Cummings Veterinary Medical Center at Tufts University, Henry & Lois Foster Hospital for Small Animals, 55 Willard Street, North Grafton, MA 01536, USA.
The University of Edinburgh, Royal (Dick) School of Veterinary Studies, Hospital for Small Animals, Easter Bush Campus, Midlothian, EH25 9RG, UK.
Top Companion Anim Med. 2021 Mar;42:100490. doi: 10.1016/j.tcam.2020.100490. Epub 2020 Oct 25.

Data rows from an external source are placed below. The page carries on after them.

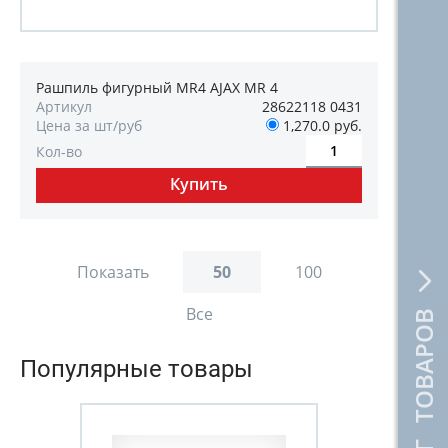
Рашпиль фигурный MR4 AJAX MR 4
Артикул
28622118 0431
Цена за шт/руб
1,270.0 руб.
Кол-во
Показать
50
100
Все
КАТАЛОГ ТОВАРОВ
Популярные товары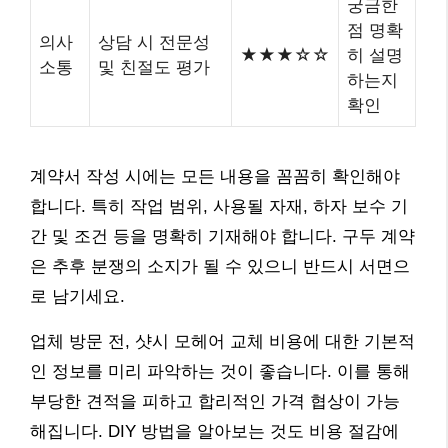
궁금한
점 명확
의사
상담 시 전문성
★★★☆☆
히 설명
소통
및 친절도 평가
하는지
확인
계약서 작성 시에는 모든 내용을 꼼꼼히 확인해야
합니다. 특히 작업 범위, 사용될 자재, 하자 보수 기
간 및 조건 등을 명확히 기재해야 합니다. 구두 계약
은 추후 분쟁의 소지가 될 수 있으니 반드시 서면으
로 남기세요.
업체 방문 전, 샷시 모헤어 교체 비용에 대한 기본적
인 정보를 미리 파악하는 것이 좋습니다. 이를 통해
부당한 견적을 피하고 합리적인 가격 협상이 가능
해집니다. DIY 방법을 알아보는 것도 비용 절감에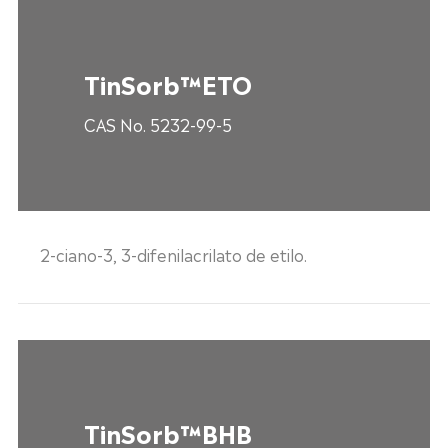
TinSorb™ETO
CAS No. 5232-99-5
2-ciano-3, 3-difenilacrilato de etilo.
TinSorb™BHB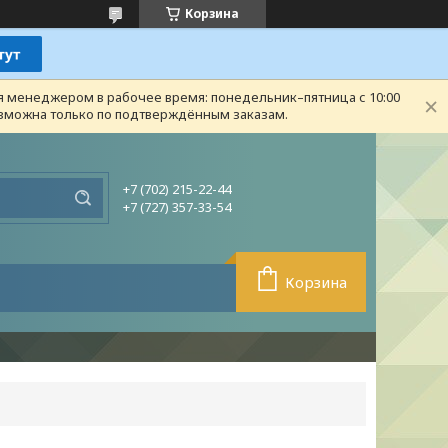
Корзина
ся менеджером в рабочее время: понедельник–пятница с 10:00
возможна только по подтверждённым заказам.
+7 (702) 215-22-44
+7 (727) 357-33-54
Корзина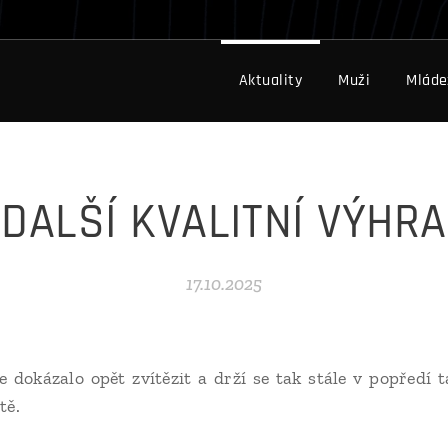
Aktuality
Muži
Mláde
DALŠÍ KVALITNÍ VÝHRA
17.10.2025
ze dokázalo opět zvítězit a drží se tak stále v popředí 
tě.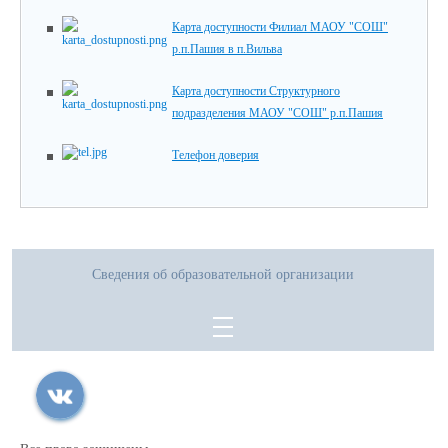
Карта доступности Филиал МАОУ "СОШ"
р.п.Пашия в п.Вильва
Карта доступности Структурного
подразделения МАОУ "СОШ" р.п.Пашия
Телефон доверия
Сведения об образовательной организации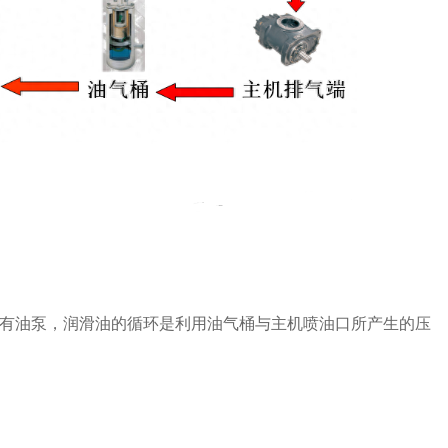
有油泵，润滑油的循环是利用油气桶与主机喷油口所产生的压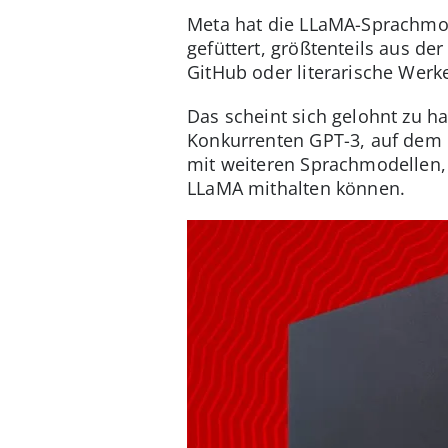
Meta hat die LLaMA-Sprachmod
gefüttert, größtenteils aus de
GitHub oder literarische Werk
Das scheint sich gelohnt zu 
Konkurrenten GPT-3, auf dem 
mit weiteren Sprachmodellen
LLaMA mithalten können.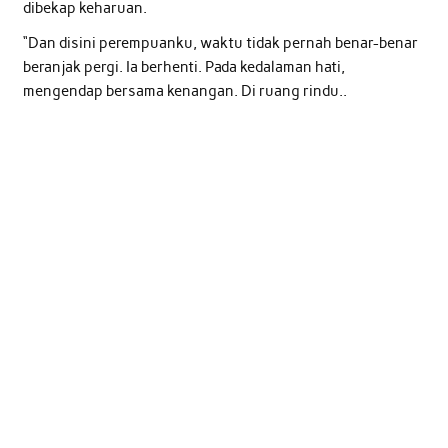
dibekap keharuan.
“Dan disini perempuanku, waktu tidak pernah benar-benar
beranjak pergi. Ia berhenti. Pada kedalaman hati,
mengendap bersama kenangan. Di ruang rindu..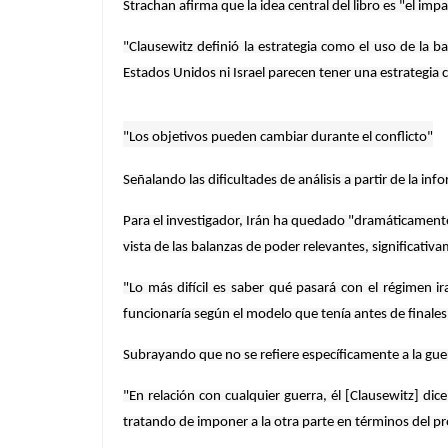
Strachan afirma que la idea central del libro es "el imp
"Clausewitz definió la estrategia como el uso de la ba
Estados Unidos ni Israel parecen tener una estrategia co
"Los objetivos pueden cambiar durante el conflicto"
Señalando las dificultades de análisis a partir de la in
Para el investigador, Irán ha quedado "dramáticamente 
vista de las balanzas de poder relevantes, significativ
"Lo más difícil es saber qué pasará con el régimen 
funcionaría según el modelo que tenía antes de finales
Subrayando que no se refiere específicamente a la guerr
"En relación con cualquier guerra, él [Clausewitz] di
tratando de imponer a la otra parte en términos del pr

A 6-year-old, male-neutered, domestic short-haired cat was referred for further management of a 3-month history of uncontrolled diabetes mellitus. The cat visited the hospital on 3 occasions during a 3-week time period. Hyperglycemia was documented at all visits. The cat initially presented with evidence of hypovolemia, cranial abdominal pain, and dehydration. Moderate hyperglycemia, mild ketonemia, and severe hypokalemia were documented. A 3 × 2 cm skin lesion with associated alopecia and erythema was first noticed at a routine follow-up examination (visit 2) 1 week later. A diagnosis of diabetic ketoacidosis was made 6 days later. The previously identified skin lesion now measured 6 × 2.5 cm. Two episodes of respiratory distress were identified at this visit, with no evidence of cardiac or pulmonary pathology. The cat developed a moderate anemia (packed cell volume 16 %, total solids 7.9 g/dL) on the fifth day of hospitalization. Fluid therapy, electrolyte supplementation, regular insulin, anti-emetic, and analgesia medications were administered during visits 1 and 3. Due to development of anemia, suspected pulmonary thromboembolism events and progression of skin lesions, euthanasia was elected. A diagnosis of cutaneous vasculopathy with secondary ischemic necrosis was made postmortem and pulmonary thromboembolism was confirmed. To the authors' knowledge, this is the first report of cutaneous vasculopathy and pulmonary thromboembolism in a cat with confirmed diabetes mellitus, warranting further research to assess if hypercoagulability is common in this patient population, as routine thromboprophylaxis and anticoagulation may be potentially indicated.
一只 6 岁、雄性去势、家养短毛猫因 3 个月的糖尿病控制不良被转诊进一步治疗。该猫在 3 周内就诊 3 次。所有就诊时均记录到高血糖。该猫最初表现为低血容量、颅腹部疼痛和脱水。记录到中度高血糖、轻度酮血症和严重低钾血症。在常规随访检查(就诊 2)1 周后首次发现一处 3×2cm 的皮肤病变,伴有相关脱毛和红斑。6 天后诊断为糖尿病酮症酸中毒。之前发现的皮肤病变现在测量为 6×2.5cm。在此次就诊时发现了 2 次呼吸窘迫发作,但没有心脏或肺部病理学证据。该猫在住院第 5 天出现中度贫血(红细胞压积 16%,总固体 7.9g/dL)。在就诊 1 和 3 时给予了液体治疗、电解质补充、常规胰岛素、止吐药和止痛药。由于贫血、疑似肺血栓栓塞事件和皮肤病变的进展,决定安乐死。死后诊断为皮肤血管病伴继发性缺血性坏死,并证实了肺血栓栓塞。据作者所知,这是第一例确诊糖尿病猫发生皮肤血管病和肺血栓栓塞的报告,需要进一步研究以评估高凝状态是否在该患者群体中常见,因为常规的血栓预防和抗凝治疗可能是有潜在意义的。